View of Walkerburn

History

Establishment of Walkerburn

 

Henry Ballantyne bought land to build a Tweed mill here in 1846.  “Eccentric” Pilkington designed and built a new village with houses for the workers and for the Ballantyne family.  The new village came into being in 1854, taking its name from the Walker Burn.  Shops opened, a school was built and the railway arrived in 1866.

The Good Templar Movement built a village hall in 1877 and this is still in use.  The Church of Scotland was built in 1883 and the Rugby Club founded in 1884, as the 25th member of the Scottish Rugby Union.  A French style ‘pissoir’ was installed as a public toilet on the A72 beside the bridge over the Walker Burn. It is no longer in use! 

Initially the mill lade produced enough power for the mills in Walkerburn but as production expanded more cheap energy was needed.  In 1920-21 Messrs Boving & Co of London built a revolutionary system, pumping water from the Tweed up to a reservoir on Kirnie Law above the village then bringing it down to drive a Pelton turbine to produce electricity. 

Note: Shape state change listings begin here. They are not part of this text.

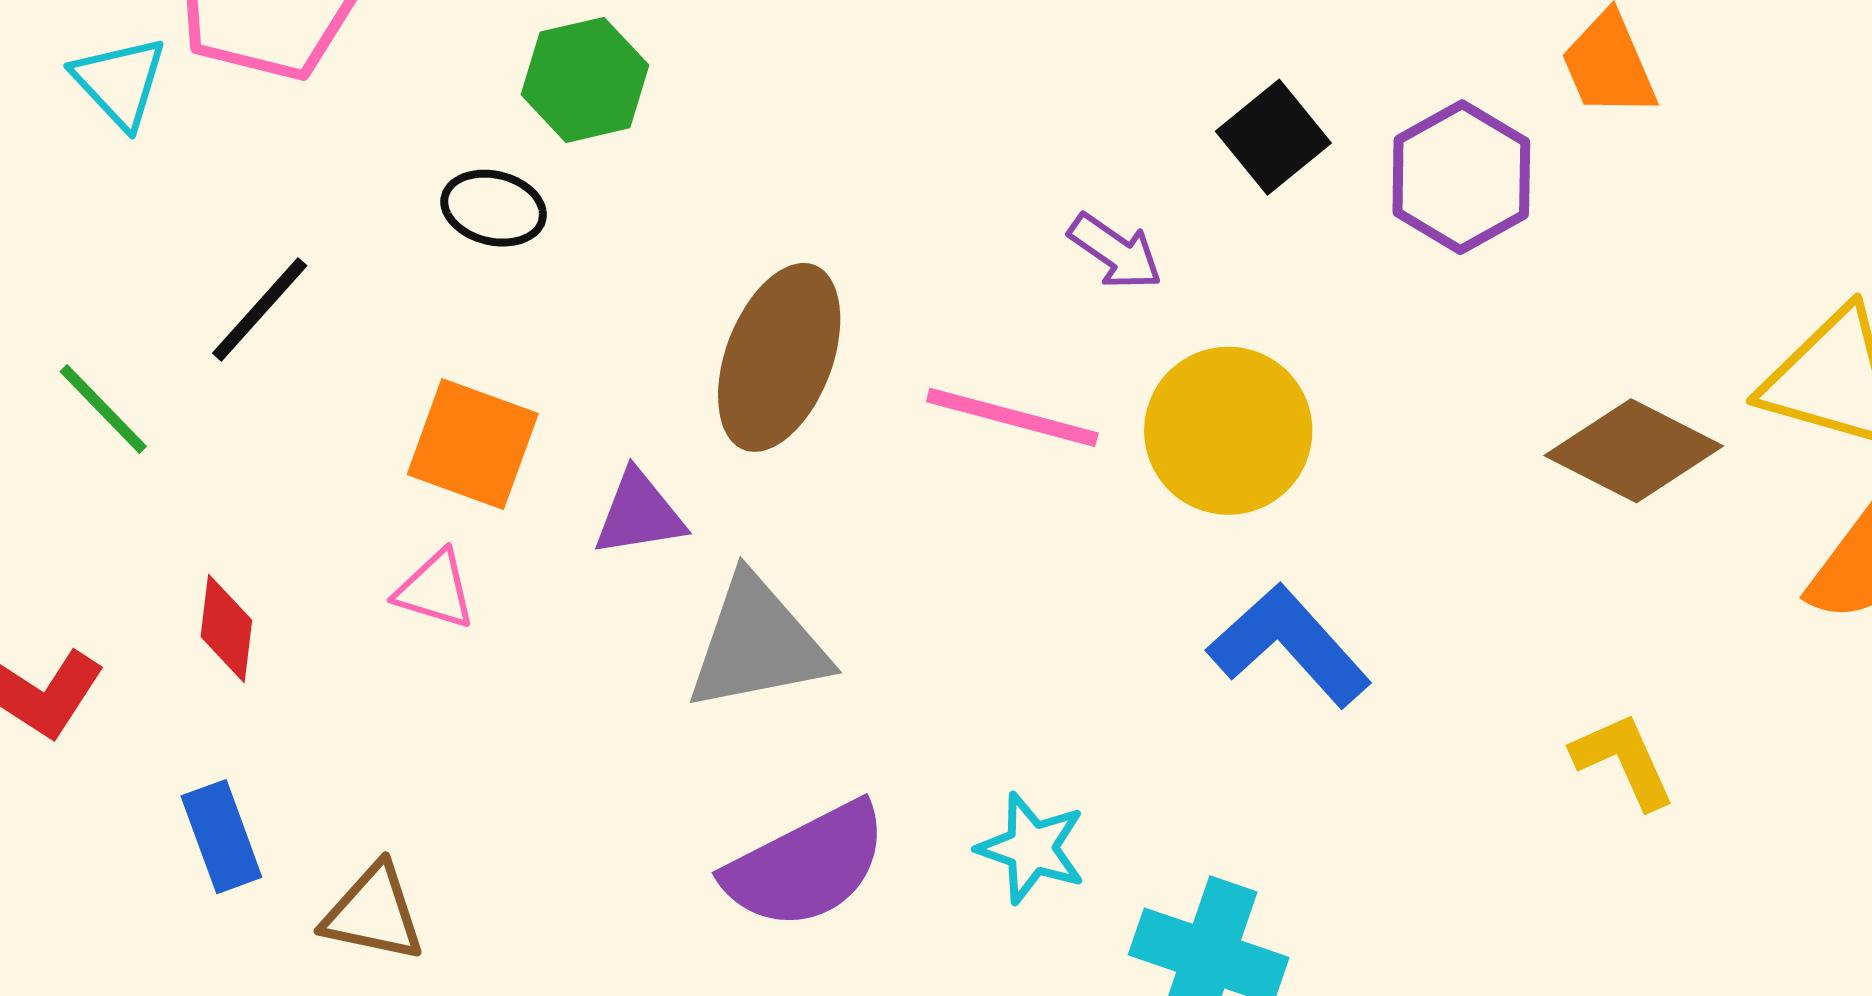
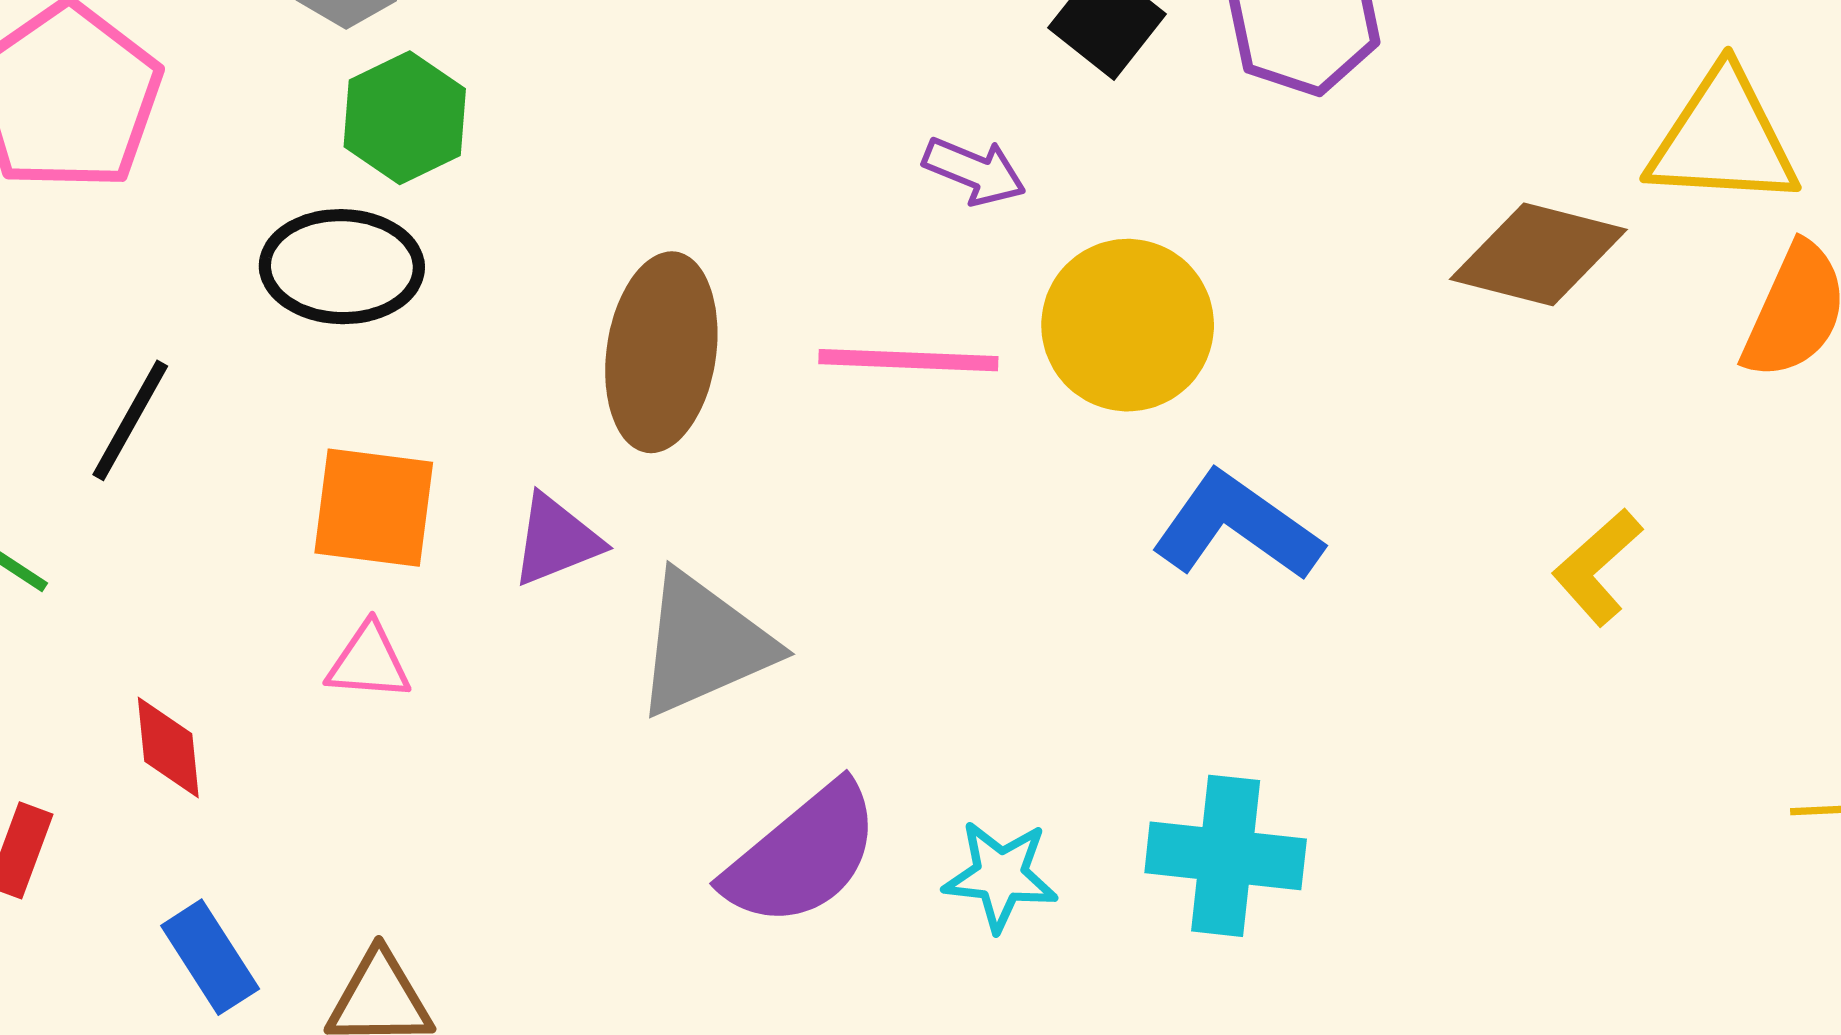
black ellipse: (494, 208) -> (342, 267), size x1.5
yellow L-shape: (1623, 761) -> (1597, 567), turned -95
cyan star: (1032, 848) -> (1000, 876), moved

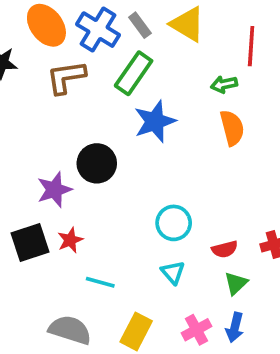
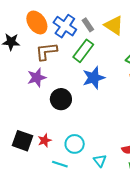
purple star: (54, 190) -> (37, 77), moved
cyan circle: (174, 223) -> (75, 144), moved
black square: (30, 242) -> (23, 141), turned 35

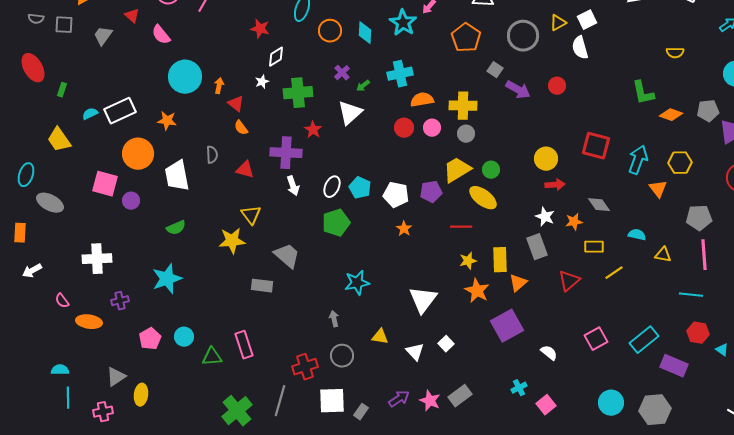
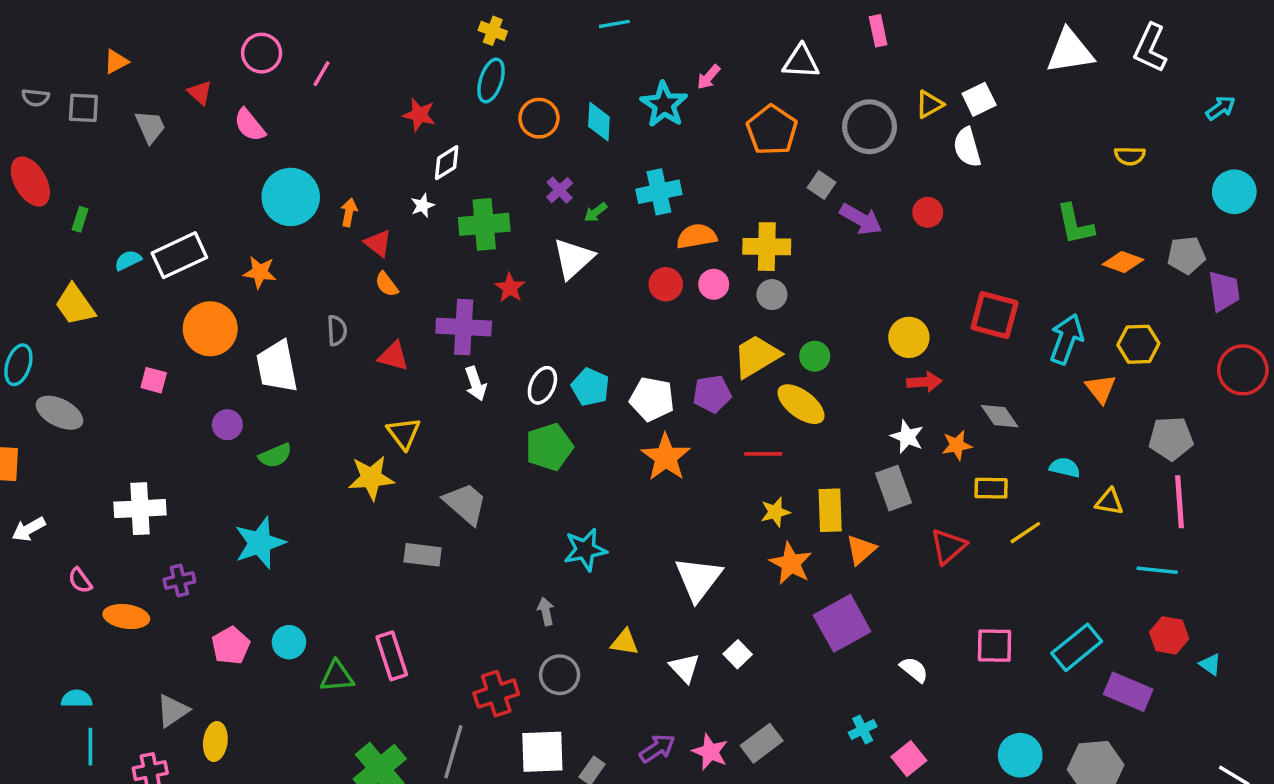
gray trapezoid: (103, 36) -> (150, 127), turned 120
pink square: (105, 184) -> (154, 380), size x0.6
purple circle: (131, 201) -> (227, 425), moved
orange star: (404, 229) -> (666, 457), size x1.8
pink square: (596, 339) -> (995, 646), turned 30

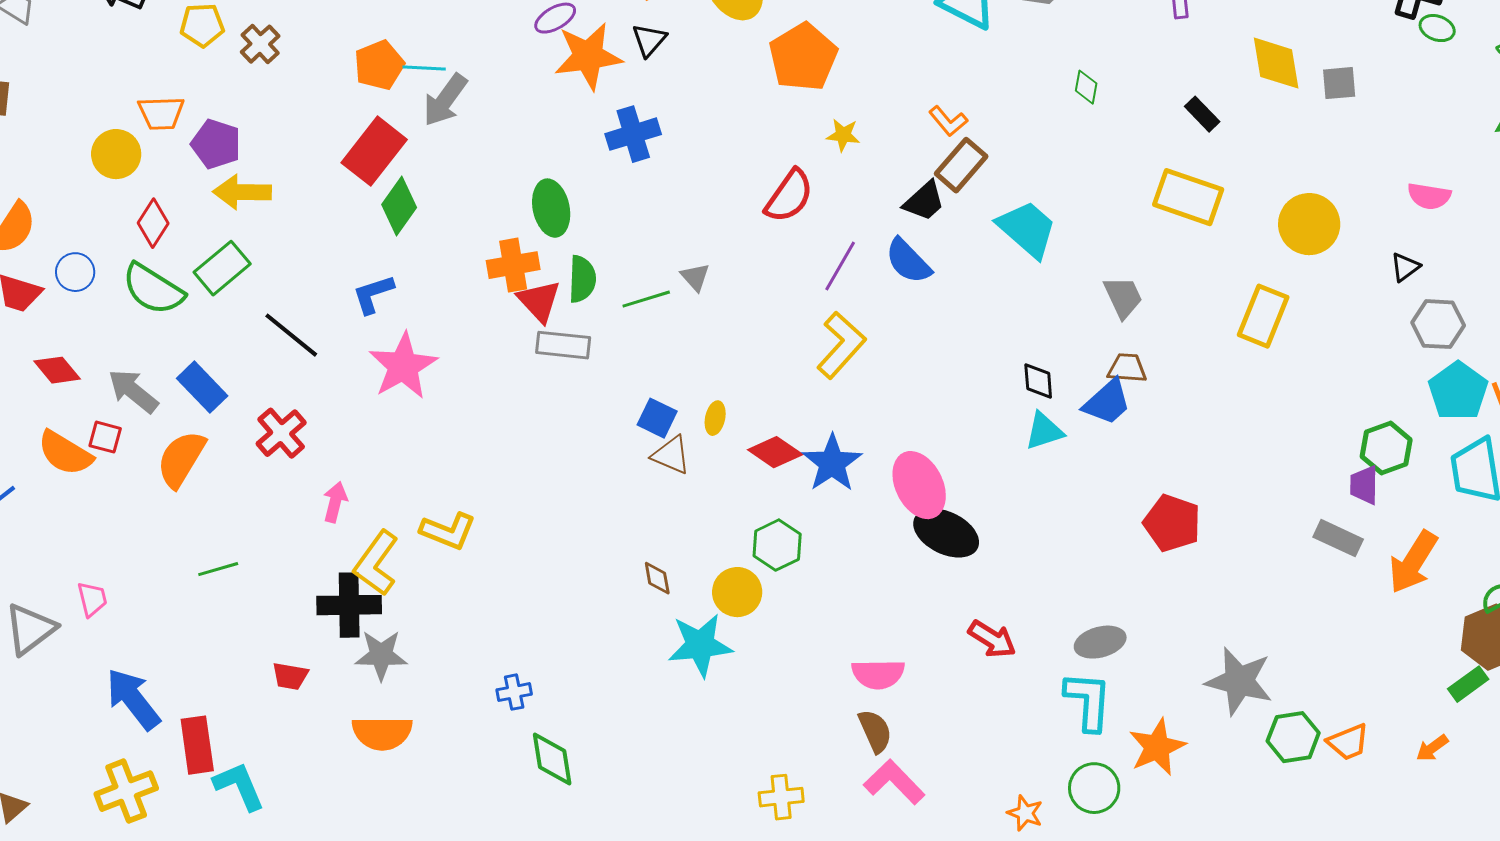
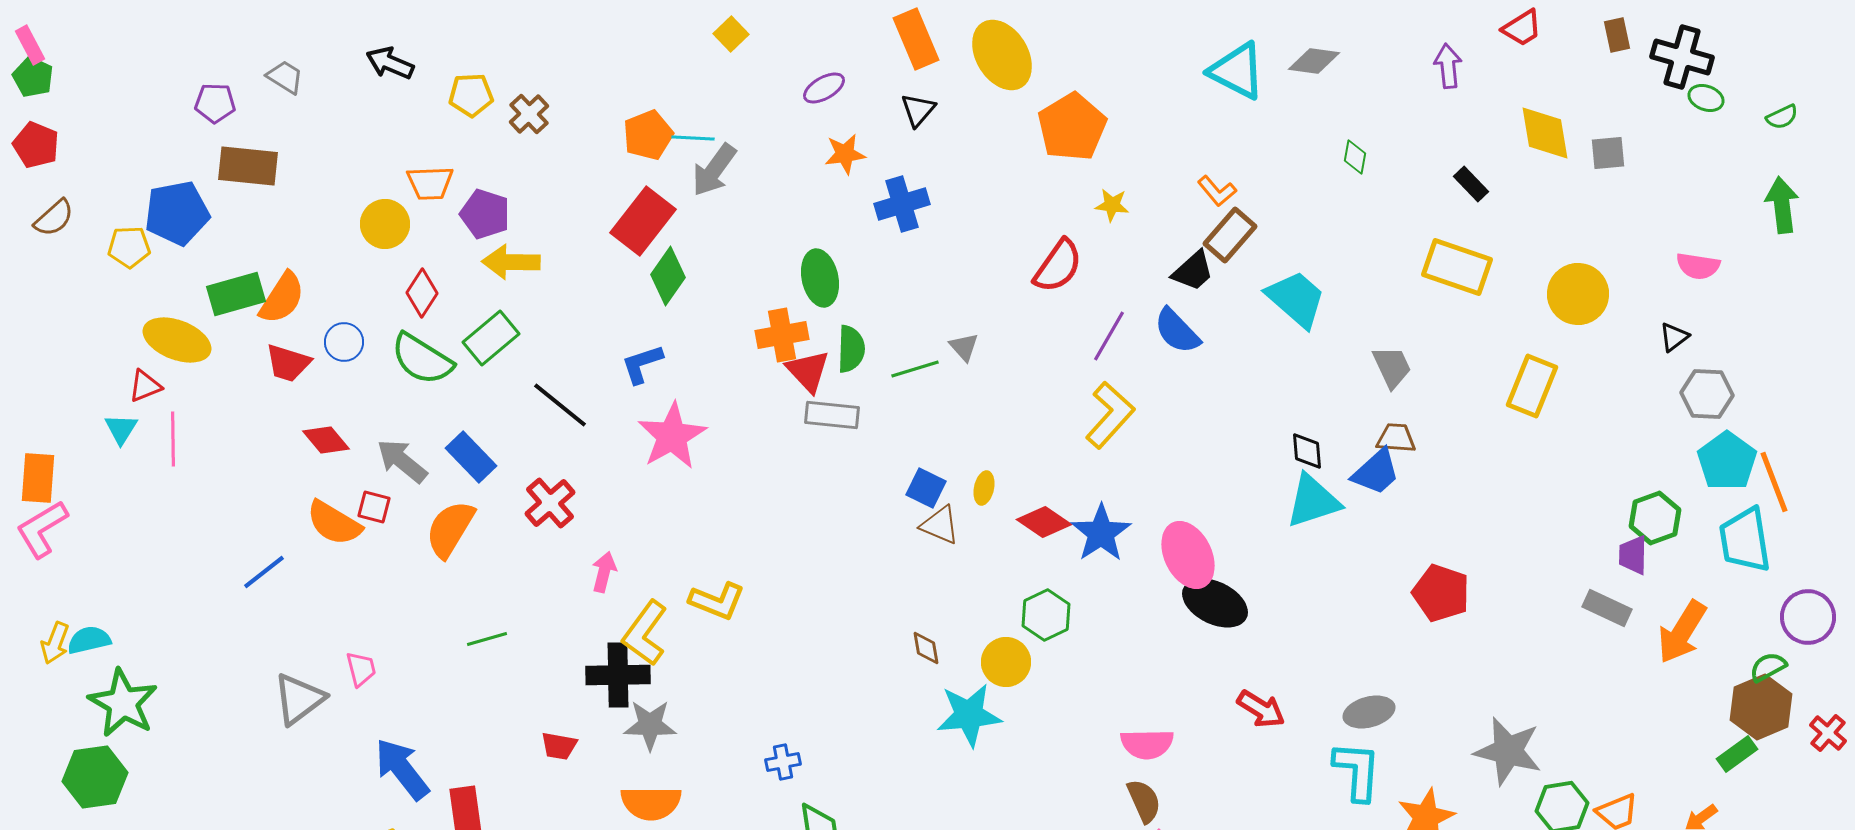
orange star: (588, 56) -> (845, 154), moved, size x0.6
cyan triangle: (1044, 431) -> (1313, 501), size x1.4

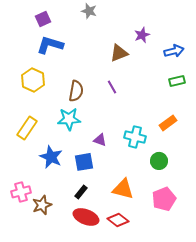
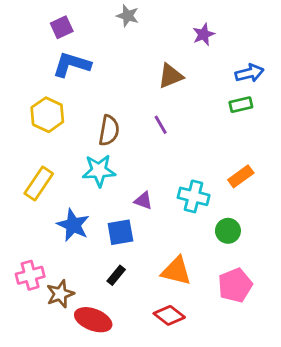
purple star: (142, 35) -> (204, 34), moved
green rectangle: (177, 81) -> (241, 105), moved
red ellipse: (86, 217) -> (93, 320), moved

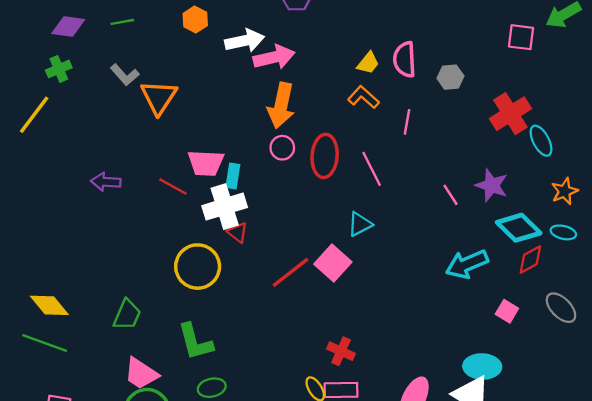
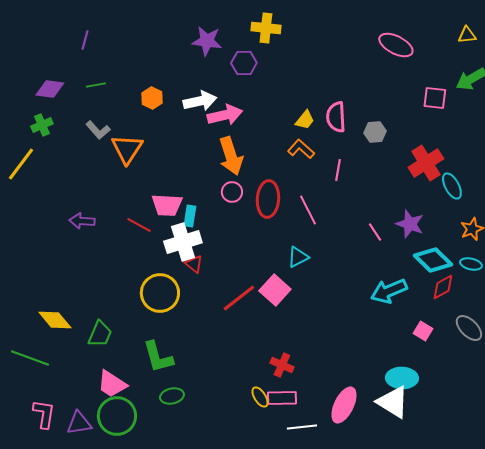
orange hexagon: (195, 20) -> (152, 98), moved
orange arrow: (281, 105) -> (231, 156), turned -30
yellow diamond: (49, 305) -> (55, 320), moved

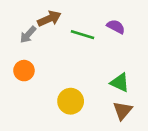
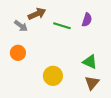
purple semicircle: (116, 27) -> (87, 20), turned 80
gray arrow: (28, 35) -> (21, 26), turned -96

A funicular railway was built from the A72 up to the reservoir site to haul up all the materials used in construction – a total weight of 3,650 tons was carried on the railway. As production in the mills declined, less power was required.  The system was dismantled and all that is left is the old reservoir.  Walk towards Priesthope from the A72 and climb uphill to the left. 

The views are magnificent. In 1904 David Ballantyne built the Henry Ballantyne Memorial Institute in memory of his father.  The Institute was built in red Dumfriesshire sandstone, next to the Tweed Bridge, to provide education and entertainment for mill workers and their families. 

The Institute was endowed with £32,000 and its management handed over to a committee of local men.  It remained in the trust of the Ballantyne family until 2000 when it was donated to the village. The closure of the railway in 1961 and a decline in the woollen industry saw the population of the village fall and shops close. 

The last mill closed in 1988. Walkerburn had the highest casualty rate during the Great War as a proportion of its population of any community in Scotland.  In 1920 the War Memorial was built by public subscription.  In 1997 the statue was stolen, perhaps to order, and another fund raising effort was made to replace it. 

Enough money was raised for a full size figure.  The new statue was unveiled by HRH The Princess Royal on 20th September 1999. The stolen statue was subsequently discovered beside the perimeter fence at Edinburgh Airport.  It was returned to the village and sits alongside the Mill bell on the A72.